- Task prompt -
Repeat every line of the data verbatim.
* * * * * * * * *
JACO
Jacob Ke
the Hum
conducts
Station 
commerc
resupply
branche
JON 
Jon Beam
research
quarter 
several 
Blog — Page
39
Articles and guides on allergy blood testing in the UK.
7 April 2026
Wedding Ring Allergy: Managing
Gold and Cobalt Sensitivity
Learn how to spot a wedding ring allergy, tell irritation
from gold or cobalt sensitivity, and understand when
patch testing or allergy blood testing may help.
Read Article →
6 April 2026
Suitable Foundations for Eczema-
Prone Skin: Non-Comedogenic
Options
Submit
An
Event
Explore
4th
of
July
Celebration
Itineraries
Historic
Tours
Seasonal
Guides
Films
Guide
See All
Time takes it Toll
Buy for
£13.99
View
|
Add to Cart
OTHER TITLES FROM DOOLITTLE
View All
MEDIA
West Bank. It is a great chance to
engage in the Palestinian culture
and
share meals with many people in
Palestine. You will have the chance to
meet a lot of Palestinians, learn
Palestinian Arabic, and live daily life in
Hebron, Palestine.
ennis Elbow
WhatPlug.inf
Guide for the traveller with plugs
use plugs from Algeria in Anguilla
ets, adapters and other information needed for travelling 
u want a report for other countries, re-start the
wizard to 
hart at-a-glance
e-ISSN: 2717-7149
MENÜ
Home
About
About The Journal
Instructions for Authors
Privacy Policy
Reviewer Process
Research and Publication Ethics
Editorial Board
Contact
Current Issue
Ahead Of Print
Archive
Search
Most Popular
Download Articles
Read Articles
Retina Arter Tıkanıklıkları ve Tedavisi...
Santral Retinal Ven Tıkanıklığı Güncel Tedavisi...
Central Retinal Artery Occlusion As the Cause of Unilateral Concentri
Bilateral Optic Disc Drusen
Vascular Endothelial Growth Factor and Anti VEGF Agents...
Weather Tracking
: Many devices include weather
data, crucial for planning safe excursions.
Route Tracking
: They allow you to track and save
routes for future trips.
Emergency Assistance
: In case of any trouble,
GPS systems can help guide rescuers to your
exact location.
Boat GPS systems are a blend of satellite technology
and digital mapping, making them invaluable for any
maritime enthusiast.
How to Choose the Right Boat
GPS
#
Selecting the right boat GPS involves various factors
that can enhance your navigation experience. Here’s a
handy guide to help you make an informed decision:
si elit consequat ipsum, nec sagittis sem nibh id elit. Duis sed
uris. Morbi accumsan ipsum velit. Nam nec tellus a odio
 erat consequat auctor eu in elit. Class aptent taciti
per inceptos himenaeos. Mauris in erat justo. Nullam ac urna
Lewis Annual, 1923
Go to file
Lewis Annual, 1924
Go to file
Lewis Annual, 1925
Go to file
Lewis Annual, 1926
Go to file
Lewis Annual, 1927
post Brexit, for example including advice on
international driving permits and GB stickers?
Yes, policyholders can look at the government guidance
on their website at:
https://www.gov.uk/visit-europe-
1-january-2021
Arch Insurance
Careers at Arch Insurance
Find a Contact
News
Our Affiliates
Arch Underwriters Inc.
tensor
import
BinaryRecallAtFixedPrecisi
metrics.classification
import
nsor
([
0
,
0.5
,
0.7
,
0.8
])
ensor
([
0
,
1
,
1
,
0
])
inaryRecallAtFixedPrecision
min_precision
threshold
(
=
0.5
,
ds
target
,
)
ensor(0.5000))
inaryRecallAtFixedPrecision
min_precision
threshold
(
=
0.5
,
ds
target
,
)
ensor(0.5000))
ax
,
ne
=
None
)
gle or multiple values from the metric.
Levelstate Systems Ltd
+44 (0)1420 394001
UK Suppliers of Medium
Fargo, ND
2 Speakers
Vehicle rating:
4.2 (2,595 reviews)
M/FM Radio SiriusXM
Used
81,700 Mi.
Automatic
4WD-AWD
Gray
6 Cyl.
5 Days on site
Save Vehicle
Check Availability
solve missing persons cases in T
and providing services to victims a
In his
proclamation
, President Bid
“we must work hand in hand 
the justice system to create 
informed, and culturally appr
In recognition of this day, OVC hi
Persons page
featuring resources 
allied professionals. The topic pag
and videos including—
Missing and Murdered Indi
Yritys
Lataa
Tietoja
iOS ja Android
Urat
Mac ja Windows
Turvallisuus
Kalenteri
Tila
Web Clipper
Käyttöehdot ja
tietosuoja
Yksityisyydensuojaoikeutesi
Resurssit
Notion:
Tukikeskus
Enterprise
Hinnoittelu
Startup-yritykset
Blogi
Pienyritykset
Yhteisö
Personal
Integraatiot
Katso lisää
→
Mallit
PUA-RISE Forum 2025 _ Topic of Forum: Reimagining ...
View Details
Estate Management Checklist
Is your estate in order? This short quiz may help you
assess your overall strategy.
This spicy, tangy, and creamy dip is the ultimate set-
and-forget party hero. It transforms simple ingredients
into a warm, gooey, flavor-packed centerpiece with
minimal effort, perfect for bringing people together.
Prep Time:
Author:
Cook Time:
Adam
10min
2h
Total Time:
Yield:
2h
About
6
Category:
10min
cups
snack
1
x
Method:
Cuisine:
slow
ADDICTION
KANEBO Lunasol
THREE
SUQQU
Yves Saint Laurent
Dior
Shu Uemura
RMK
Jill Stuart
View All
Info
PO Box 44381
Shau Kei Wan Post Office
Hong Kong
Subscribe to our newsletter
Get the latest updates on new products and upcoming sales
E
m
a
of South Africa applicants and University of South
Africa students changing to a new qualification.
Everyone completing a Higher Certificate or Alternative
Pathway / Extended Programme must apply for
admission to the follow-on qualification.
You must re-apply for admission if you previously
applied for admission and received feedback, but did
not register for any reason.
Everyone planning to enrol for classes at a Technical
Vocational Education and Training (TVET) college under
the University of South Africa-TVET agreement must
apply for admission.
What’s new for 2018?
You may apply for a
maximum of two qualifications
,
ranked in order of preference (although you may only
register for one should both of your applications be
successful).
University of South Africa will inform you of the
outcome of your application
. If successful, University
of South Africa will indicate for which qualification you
* * * * * * * * *
- Task result -
JACO
Jacob Ke
the Hum
conducts
Station 
commerc
resupply
branche
JON 
Jon Beam
research
quarter 
several 
Blog — Page
39
Articles and guides on allergy blood testing in the UK.
7 April 2026
Wedding Ring Allergy: Managing
Gold and Cobalt Sensitivity
Learn how to spot a wedding ring allergy, tell irritation
from gold or cobalt sensitivity, and understand when
patch testing or allergy blood testing may help.
Read Article →
6 April 2026
Suitable Foundations for Eczema-
Prone Skin: Non-Comedogenic
Options
Submit
An
Event
Explore
4th
of
July
Celebration
Itineraries
Historic
Tours
Seasonal
Guides
Films
Guide
See All
Time takes it Toll
Buy for
£13.99
View
|
Add to Cart
OTHER TITLES FROM DOOLITTLE
View All
MEDIA
West Bank. It is a great chance to
engage in the Palestinian culture
and
share meals with many people in
Palestine. You will have the chance to
meet a lot of Palestinians, learn
Palestinian Arabic, and live daily life in
Hebron, Palestine.
ennis Elbow
WhatPlug.inf
Guide for the traveller with plugs
use plugs from Algeria in Anguilla
ets, adapters and other information needed for travelling 
u want a report for other countries, re-start the
wizard to 
hart at-a-glance
e-ISSN: 2717-7149
MENÜ
Home
About
About The Journal
Instructions for Authors
Privacy Policy
Reviewer Process
Research and Publication Ethics
Editorial Board
Contact
Current Issue
Ahead Of Print
Archive
Search
Most Popular
Download Articles
Read Articles
Retina Arter Tıkanıklıkları ve Tedavisi...
Santral Retinal Ven Tıkanıklığı Güncel Tedavisi...
Central Retinal Artery Occlusion As the Cause of Unilateral Concentri
Bilateral Optic Disc Drusen
Vascular Endothelial Growth Factor and Anti VEGF Agents...
Weather Tracking
: Many devices include weather
data, crucial for planning safe excursions.
Route Tracking
: They allow you to track and save
routes for future trips.
Emergency Assistance
: In case of any trouble,
GPS systems can help guide rescuers to your
exact location.
Boat GPS systems are a blend of satellite technology
and digital mapping, making them invaluable for any
maritime enthusiast.
How to Choose the Right Boat
GPS
#
Selecting the right boat GPS involves various factors
that can enhance your navigation experience. Here’s a
handy guide to help you make an informed decision:
si elit consequat ipsum, nec sagittis sem nibh id elit. Duis sed
uris. Morbi accumsan ipsum velit. Nam nec tellus a odio
 erat consequat auctor eu in elit. Class aptent taciti
per inceptos himenaeos. Mauris in erat justo. Nullam ac urna
Lewis Annual, 1923
Go to file
Lewis Annual, 1924
Go to file
Lewis Annual, 1925
Go to file
Lewis Annual, 1926
Go to file
Lewis Annual, 1927
post Brexit, for example including advice on
international driving permits and GB stickers?
Yes, policyholders can look at the government guidance
on their website at:
https://www.gov.uk/visit-europe-
1-january-2021
Arch Insurance
Careers at Arch Insurance
Find a Contact
News
Our Affiliates
Arch Underwriters Inc.
tensor
import
BinaryRecallAtFixedPrecisi
metrics.classification
import
nsor
([
0
,
0.5
,
0.7
,
0.8
])
ensor
([
0
,
1
,
1
,
0
])
inaryRecallAtFixedPrecision
min_precision
threshold
(
=
0.5
,
ds
target
,
)
ensor(0.5000))
inaryRecallAtFixedPrecision
min_precision
threshold
(
=
0.5
,
ds
target
,
)
ensor(0.5000))
ax
,
ne
=
None
)
gle or multiple values from the metric.
Levelstate Systems Ltd
+44 (0)1420 394001
UK Suppliers of Medium
Fargo, ND
2 Speakers
Vehicle rating:
4.2 (2,595 reviews)
M/FM Radio SiriusXM
Used
81,700 Mi.
Automatic
4WD-AWD
Gray
6 Cyl.
5 Days on site
Save Vehicle
Check Availability
solve missing persons cases in T
and providing services to victims a
In his
proclamation
, President Bid
“we must work hand in hand 
the justice system to create 
informed, and culturally appr
In recognition of this day, OVC hi
Persons page
featuring resources 
allied professionals. The topic pag
and videos including—
Missing and Murdered Indi
Yritys
Lataa
Tietoja
iOS ja Android
Urat
Mac ja Windows
Turvallisuus
Kalenteri
Tila
Web Clipper
Käyttöehdot ja
tietosuoja
Yksityisyydensuojaoikeutesi
Resurssit
Notion:
Tukikeskus
Enterprise
Hinnoittelu
Startup-yritykset
Blogi
Pienyritykset
Yhteisö
Personal
Integraatiot
Katso lisää
→
Mallit
PUA-RISE Forum 2025 _ Topic of Forum: Reimagining ...
View Details
Estate Management Checklist
Is your estate in order? This short quiz may help you
assess your overall strategy.
This spicy, tangy, and creamy dip is the ultimate set-
and-forget party hero. It transforms simple ingredients
into a warm, gooey, flavor-packed centerpiece with
minimal effort, perfect for bringing people together.
Prep Time:
Author:
Cook Time:
Adam
10min
2h
Total Time:
Yield:
2h
About
6
Category:
10min
cups
snack
1
x
Method:
Cuisine:
slow
ADDICTION
KANEBO Lunasol
THREE
SUQQU
Yves Saint Laurent
Dior
Shu Uemura
RMK
Jill Stuart
View All
Info
PO Box 44381
Shau Kei Wan Post Office
Hong Kong
Subscribe to our newsletter
Get the latest updates on new products and upcoming sales
E
m
a
of South Africa applicants and University of South
Africa students changing to a new qualification.
Everyone completing a Higher Certificate or Alternative
Pathway / Extended Programme must apply for
admission to the follow-on qualification.
You must re-apply for admission if you previously
applied for admission and received feedback, but did
not register for any reason.
Everyone planning to enrol for classes at a Technical
Vocational Education and Training (TVET) college under
the University of South Africa-TVET agreement must
apply for admission.
What’s new for 2018?
You may apply for a
maximum of two qualifications
,
ranked in order of preference (although you may only
register for one should both of your applications be
successful).
University of South Africa will inform you of the
outcome of your application
. If successful, University
of South Africa will indicate for which qualification you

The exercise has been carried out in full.